Here's how the NFL wants you to understand RBs:
1) Boomers: Heroic slo mo footage, narration in a smooth baritone with a hint of an english accent, and sometimes poetry in heroic couplets...
2) This century: screaming millennials and some Gen Zs screaming stats on a gender-balanced fantasy football set (making a bunch of guys drop picante sauce on themselves when Cynthia Freuland recites the hot new probability she's computed, and the cleverest of the bunch shout out "you can start me in your flex slot cynthia").
3) Gen X: A commercial about a barbershop? I dunno.
Here's how NE wants you to understand them:
1) you need X TDs out of the position, Y catches, Z runs, and alpha or so yards. You need zero fumbles or as close as possible.
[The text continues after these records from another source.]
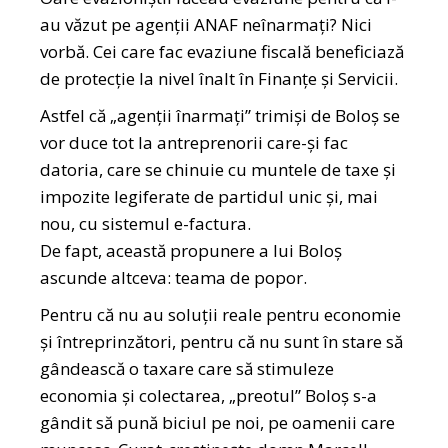
au văzut pe agenții ANAF neînarmați? Nici
vorbă. Cei care fac evaziune fiscală beneficiază
de protecție la nivel înalt în Finanțe și Servicii.
Astfel că „agenții înarmați” trimiși de Boloș se
vor duce tot la antreprenorii care-și fac
datoria, care se chinuie cu muntele de taxe și
impozite legiferate de partidul unic și, mai
nou, cu sistemul e-factura.
De fapt, această propunere a lui Boloș
ascunde altceva: teama de popor.
Pentru că nu au soluții reale pentru economie
și întreprinzători, pentru că nu sunt în stare să
gândească o taxare care să stimuleze
economia și colectarea, „preotul” Boloș s-a
gândit să pună biciul pe noi, pe oamenii care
2) If one or more of your RBs are spec teamers, a QB, or a receiver, so much the better
3) If I need 2400 yards, there's 4 of them, and everybody pulls their weight... I'm not too stressed if nobody goes over 700
4) And so on for the other stats
5) Makes sure I have a tool for every situation: Power, speed, "quickness," hands, whatever ya got.
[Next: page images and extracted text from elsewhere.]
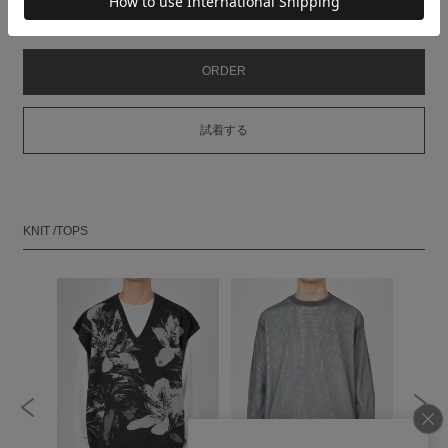
MODEL：HEIGHT 180cm SIZE 44
ORDER
試着する
KNIT /TOPS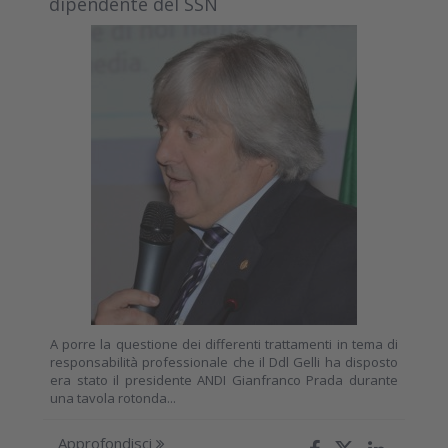
dipendente del SSN
A porre la questione dei differenti trattamenti in tema di
responsabilità professionale che il Ddl Gelli ha disposto
era stato il presidente ANDI Gianfranco Prada durante
una tavola rotonda...
Approfondisci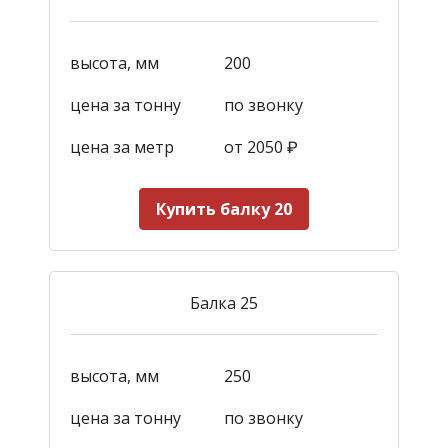
высота, мм
200
цена за тонну
по звонку
цена за метр
от 2050
₽
Купить балку 20
Балка 25
высота, мм
250
цена за тонну
по звонку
6) Don't cost me too much. You can't have everything, where would you put it.
NE has a horizontal assortment of RBs with a titular "depth" chart. It's really more like a "breadth" chart most of the time.
There's only one Derrick Henry. Right now, actually, there's zero of them. There might never be one again, as we understand what is meant by a Derrick Henry.
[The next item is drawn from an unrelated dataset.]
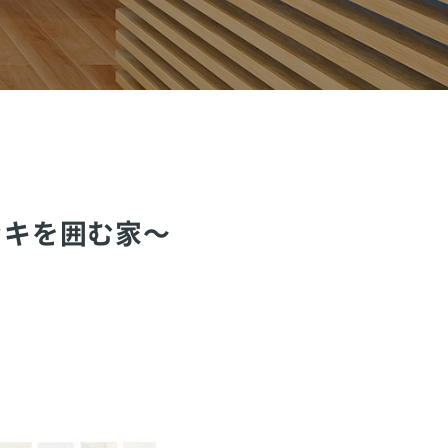
ッキを囲む家～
He makes 12.5M average salary per year. He was paid a lot of it up front of course, that's part of that bargain price, trading the guarantees for the sheer number. It's $50M for 4 years, about half fully guaranteed.
I don't argue with that approach, though most teams have moved on from it. We just don't do it. I do prefer what NE does. 4th in the league last year, and make no mistake, by committee. It's down this year, we're in the middle of the pack but 6th in TDs. Most years we're toward the top of the league, top 1/3 at least. Not league leading, but a threat to be respected.
Can't brag on the performances on offense this year statistically, it's the defense that is getting it done lately. But most years you just don't get a bell cow in NE. For a little while I got carried away thinking Michel really looked like he fit the bill. Meh. unless something really drops in our lap, that's not how NE does it. Seems that a real star is too much of a cap sink for our tastes most years. (You know what happens if you lead the league in TDs!)